Schubert also wrote music for the church, whose visitors included a detachment of Napoleonic troops in 1812. The soldiers set up camp in the crypt (!).
(The name offers a clue to the composer connection)
Everyone knows the Lichtentaler parish church as the Schubertkirche, which offers a rather big hint as to the name closely associated with this early 18th-century building.
Franz Schubert sang in the choir, played the organ, wrote music for the church, and was even christened here.
(Also known as the Maria Treu parish church)
Baroque delights exist outside the very centre, too. Take the Piaristenkirche, for example. This built-in-one church offers a little more subtlety than some of its genre colleagues and a few surprises, like a deceptive façade.
Bruckner took his music composition exam on the organ here. The church also hosted premieres of works by Joseph Haydn.
(One of Vienna’s most notable buildings)
Another monumental church that dominates the park before it. Emperor Charles VI built the gorgeous Karlskirche as thanks for the passing of the plague. Another early 18th-century construction with suitable Baroque decor.
Be sure to take the panorama lift up into the roof for a close-up of the frescoes and views across the square to such iconic buildings as the Künstlerhaus and Musikverein.
(The tower served as a lookout point during sieges)
Although right in the centre of Vienna, the large 14th-century Minoritenkirche still manages to occupy a somewhat secluded spot just behind Palais Niederösterreich.
Home to the Italian congregation, the church also enjoys a top reputation as a venue for classic concerts, gospel choirs and other musical delights.

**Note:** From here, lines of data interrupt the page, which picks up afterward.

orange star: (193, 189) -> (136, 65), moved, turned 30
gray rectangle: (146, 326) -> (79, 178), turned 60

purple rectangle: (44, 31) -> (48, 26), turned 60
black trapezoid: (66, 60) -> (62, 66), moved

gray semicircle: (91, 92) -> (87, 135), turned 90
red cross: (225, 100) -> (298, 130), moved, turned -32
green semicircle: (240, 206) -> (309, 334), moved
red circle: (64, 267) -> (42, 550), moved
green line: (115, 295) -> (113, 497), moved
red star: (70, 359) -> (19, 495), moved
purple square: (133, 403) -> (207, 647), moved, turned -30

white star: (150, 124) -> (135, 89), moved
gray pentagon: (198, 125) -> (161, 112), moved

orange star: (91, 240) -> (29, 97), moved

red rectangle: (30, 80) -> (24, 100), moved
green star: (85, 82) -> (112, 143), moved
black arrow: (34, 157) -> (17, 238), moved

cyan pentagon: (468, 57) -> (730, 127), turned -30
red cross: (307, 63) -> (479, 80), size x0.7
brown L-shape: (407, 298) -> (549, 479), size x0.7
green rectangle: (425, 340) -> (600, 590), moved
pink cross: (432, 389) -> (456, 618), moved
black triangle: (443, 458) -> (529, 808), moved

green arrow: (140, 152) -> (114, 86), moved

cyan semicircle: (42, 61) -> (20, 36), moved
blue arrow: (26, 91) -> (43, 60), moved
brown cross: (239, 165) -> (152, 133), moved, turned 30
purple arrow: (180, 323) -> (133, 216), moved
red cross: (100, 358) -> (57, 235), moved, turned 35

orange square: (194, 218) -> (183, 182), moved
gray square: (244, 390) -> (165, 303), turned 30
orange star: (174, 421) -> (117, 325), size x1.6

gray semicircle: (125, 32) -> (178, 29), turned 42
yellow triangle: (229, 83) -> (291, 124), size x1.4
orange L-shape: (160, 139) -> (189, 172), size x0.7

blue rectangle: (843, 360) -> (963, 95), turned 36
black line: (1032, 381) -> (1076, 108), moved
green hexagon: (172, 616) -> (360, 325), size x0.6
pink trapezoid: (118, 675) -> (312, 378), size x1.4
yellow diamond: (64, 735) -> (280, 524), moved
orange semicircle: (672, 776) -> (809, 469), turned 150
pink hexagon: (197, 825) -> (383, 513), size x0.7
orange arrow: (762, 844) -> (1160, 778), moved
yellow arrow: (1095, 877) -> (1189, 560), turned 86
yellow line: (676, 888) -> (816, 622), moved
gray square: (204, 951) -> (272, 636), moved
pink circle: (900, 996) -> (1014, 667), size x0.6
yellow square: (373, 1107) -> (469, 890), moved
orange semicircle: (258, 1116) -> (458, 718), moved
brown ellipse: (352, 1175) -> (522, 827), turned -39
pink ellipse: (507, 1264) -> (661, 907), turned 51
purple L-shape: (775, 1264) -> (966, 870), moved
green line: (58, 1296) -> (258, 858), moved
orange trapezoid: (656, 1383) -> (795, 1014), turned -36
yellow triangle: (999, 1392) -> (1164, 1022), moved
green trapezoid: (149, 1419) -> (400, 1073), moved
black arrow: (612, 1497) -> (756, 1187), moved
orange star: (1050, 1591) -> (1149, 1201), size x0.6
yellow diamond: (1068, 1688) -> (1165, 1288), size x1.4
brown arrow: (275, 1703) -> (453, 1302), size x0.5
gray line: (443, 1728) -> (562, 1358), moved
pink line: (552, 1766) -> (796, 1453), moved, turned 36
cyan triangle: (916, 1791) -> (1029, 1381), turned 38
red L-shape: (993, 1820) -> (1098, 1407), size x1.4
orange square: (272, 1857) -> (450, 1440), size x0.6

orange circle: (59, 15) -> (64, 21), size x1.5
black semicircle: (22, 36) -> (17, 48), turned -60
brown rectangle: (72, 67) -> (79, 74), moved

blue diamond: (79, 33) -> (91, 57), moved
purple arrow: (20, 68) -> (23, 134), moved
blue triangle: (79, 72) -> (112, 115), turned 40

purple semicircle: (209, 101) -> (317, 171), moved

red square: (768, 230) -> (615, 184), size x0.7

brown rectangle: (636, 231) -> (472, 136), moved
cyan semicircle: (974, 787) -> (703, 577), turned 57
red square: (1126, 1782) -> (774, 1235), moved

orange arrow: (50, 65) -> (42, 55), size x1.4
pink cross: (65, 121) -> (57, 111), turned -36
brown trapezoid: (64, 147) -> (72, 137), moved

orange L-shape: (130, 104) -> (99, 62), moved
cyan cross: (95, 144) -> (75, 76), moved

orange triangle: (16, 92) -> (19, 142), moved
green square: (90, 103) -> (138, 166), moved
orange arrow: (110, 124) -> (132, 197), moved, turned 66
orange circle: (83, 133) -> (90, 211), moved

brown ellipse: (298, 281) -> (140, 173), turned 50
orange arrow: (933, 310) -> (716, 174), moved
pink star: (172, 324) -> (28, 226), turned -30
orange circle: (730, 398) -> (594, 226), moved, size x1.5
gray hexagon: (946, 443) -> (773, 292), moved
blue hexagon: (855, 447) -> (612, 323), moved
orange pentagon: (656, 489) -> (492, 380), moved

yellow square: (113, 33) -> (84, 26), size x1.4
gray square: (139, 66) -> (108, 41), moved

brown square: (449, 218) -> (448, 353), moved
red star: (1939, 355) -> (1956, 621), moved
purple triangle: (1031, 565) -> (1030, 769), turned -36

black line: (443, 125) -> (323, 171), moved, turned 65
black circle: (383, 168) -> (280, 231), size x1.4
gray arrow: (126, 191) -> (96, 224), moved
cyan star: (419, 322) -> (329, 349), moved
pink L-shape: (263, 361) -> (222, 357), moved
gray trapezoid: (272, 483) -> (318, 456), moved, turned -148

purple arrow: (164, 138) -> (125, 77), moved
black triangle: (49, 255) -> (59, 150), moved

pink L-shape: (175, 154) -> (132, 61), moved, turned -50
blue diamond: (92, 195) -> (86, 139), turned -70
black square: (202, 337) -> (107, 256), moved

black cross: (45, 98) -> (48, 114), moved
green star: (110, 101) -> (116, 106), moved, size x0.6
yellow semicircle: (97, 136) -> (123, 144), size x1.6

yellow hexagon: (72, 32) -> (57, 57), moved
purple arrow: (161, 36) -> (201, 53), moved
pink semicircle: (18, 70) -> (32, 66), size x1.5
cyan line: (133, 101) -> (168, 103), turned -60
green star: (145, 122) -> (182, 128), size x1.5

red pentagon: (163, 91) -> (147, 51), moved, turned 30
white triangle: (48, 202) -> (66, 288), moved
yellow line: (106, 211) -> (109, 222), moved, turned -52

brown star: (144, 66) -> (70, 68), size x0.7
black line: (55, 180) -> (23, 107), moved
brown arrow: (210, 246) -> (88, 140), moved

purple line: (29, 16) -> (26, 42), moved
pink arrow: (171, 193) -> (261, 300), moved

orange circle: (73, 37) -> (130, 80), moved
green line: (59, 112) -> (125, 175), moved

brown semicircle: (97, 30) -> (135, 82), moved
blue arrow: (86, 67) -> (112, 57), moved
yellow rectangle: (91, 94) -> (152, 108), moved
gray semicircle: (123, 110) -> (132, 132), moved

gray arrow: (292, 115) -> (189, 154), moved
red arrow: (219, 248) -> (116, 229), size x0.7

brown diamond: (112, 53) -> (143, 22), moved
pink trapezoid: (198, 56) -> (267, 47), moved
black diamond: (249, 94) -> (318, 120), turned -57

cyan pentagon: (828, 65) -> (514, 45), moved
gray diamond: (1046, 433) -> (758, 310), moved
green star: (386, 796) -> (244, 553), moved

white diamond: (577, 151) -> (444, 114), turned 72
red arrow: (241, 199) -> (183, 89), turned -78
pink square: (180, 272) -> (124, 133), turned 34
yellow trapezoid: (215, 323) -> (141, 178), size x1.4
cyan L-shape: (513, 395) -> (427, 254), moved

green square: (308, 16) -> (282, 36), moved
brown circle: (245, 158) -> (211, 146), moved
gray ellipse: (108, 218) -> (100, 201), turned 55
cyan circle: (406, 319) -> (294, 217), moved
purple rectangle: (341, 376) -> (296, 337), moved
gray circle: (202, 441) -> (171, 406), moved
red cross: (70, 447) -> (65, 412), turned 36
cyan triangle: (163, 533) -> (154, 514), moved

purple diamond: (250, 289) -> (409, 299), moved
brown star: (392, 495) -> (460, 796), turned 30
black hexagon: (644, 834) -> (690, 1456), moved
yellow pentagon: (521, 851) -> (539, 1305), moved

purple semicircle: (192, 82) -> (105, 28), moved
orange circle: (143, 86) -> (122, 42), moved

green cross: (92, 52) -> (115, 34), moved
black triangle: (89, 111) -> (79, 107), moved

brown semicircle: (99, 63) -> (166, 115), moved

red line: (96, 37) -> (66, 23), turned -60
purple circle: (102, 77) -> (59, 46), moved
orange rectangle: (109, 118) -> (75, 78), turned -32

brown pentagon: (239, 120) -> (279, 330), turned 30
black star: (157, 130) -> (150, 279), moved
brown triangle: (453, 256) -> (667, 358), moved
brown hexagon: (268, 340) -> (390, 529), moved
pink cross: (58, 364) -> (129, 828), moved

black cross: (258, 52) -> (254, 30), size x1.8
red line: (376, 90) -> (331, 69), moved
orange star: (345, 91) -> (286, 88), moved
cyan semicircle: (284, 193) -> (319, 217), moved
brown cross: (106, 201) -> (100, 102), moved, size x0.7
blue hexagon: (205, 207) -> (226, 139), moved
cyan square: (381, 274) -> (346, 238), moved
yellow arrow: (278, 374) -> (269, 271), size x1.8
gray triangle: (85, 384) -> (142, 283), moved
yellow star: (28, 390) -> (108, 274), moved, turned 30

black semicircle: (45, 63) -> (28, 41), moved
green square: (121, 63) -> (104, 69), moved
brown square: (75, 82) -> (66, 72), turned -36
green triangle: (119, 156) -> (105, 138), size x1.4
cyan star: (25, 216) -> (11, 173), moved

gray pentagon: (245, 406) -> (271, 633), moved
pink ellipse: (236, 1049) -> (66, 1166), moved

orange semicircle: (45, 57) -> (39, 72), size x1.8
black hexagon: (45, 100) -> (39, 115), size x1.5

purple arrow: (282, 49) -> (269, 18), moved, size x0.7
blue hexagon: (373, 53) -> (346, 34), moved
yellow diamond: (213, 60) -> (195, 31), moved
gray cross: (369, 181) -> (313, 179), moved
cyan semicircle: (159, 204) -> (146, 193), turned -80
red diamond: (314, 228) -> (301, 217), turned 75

(Mozart performed here as a child)
In Vienna, even small churches in nondescript parts of the city enjoy their musical claim to fame.
Mozart wrote and conducted the music for the consecration of the Waisenhauskirche, for example, in 1768. He was just twelve at the time.
(Also an outdoor location for the classic movie, The Third Man)
All the above are mere babies compared to the Ruprechtskirche, likely built around 800 (that’s not a typo). Unimaginably old when you consider all that’s happened over the past 1000+ years.
This working Romanesque church has experienced a few rebuilding works in the meantime but still sits proudly above the old city walls. It looks down onto an arm of the Danube at the edge of the old town.
Maria am Gestade
(Like the Ruprechtskirche, Maria am Gestade also features in The Third Man. As does the Minoritenkirche!)
The Ruprechtskirche gets a little historical competition from Maria am Gestade, an unusual Gothic church with origins in the dark ages before Austria became a duchy.
The church’s name and location have to do with a riverbank that no longer exists, thanks to the capricious nature of the Danube in past times.
The narrow design and a subtle kink in the layout reflect the original shoreline location, which meant adjusting the floorplan to the limited space available.
(The Freyung square in front hosts lovely Easter and Christmas markets)
Another church that has seen a fair few Viennese winters: the Schottenkirche serves the surrounding Schottenstift abbey in the city centre, a venerable institution that dates back to the 12th century.
Most of the church is resplendently Baroque in nature now, but part of the original Romanesque building remains.
The crypt houses one of Vienna’s most famous sons. Actually, Heinrich II. Jasomirgott might be better considered a famous father, since he was the first Duke of Austria and moved his court here around the middle of the 1100s.
Kirche am Hof
(Popes Pius VI, John Paul II, and Benedict XVI all appeared on the balcony)
The Kirche am Hof towers over the large Am Hof square in central Vienna. The Baroque façade hides the fact that the building actually dates back to the late Middle Ages.
The balcony you can see in the photo has its own particular claim to fame, having supported the feet of no less than three popes.